As the forum went offline again tonight 0201, NOV 25 I have gone investgating deeper and found the cause for the emptying out of the Settings.php
file thanks to people at Catskill Technologies
Background: The Settings.php
file for some odd reason is used to log the last database error time stamp (why this is so only the developers of SMF will know, but its really bad programming).

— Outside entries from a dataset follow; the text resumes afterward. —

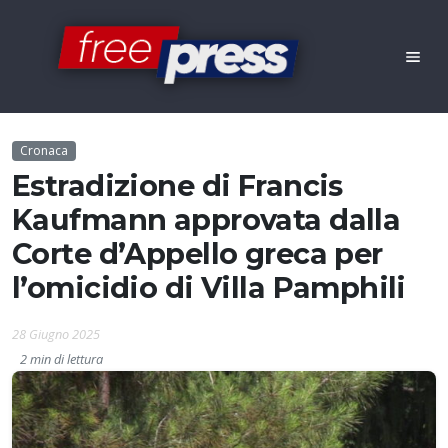
Cronaca
Estradizione di Francis
Kaufmann approvata dalla
Corte d’Appello greca per
l’omicidio di Villa Pamphili
28 Giugno 2025
2 min di lettura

The design of SMF's mechanism for logging database errors is really bad. What happens is that the entire Settings.php
file is completely rewritten just to update the timestamp of the last database error, which is assigned to PHP variable $db_last_error
- The original file's settings are read in, then the file is emptied/truncated (this is supposedly done to get around a glitch in some ancient version of a Unix-based server). Finally, the Settings.php
file is written out anew, with all the original settings, except that $db_last_error
has been updated with the current timestamp.The problem with this approach is
that there is a window in time where the original Settings.php
file has been emptied, but the file not yet rewritten.
This sets up a race condition, where if another user has also encountered a database error, their error code will read in the empty Settings.php
file, and try to process that! What are the odds of this happening? Apparently, quite good. If one user encounters a database error, how likely is it that the problem will resolve itself before the next user attempts a database operation, and also gets an error? Not so good.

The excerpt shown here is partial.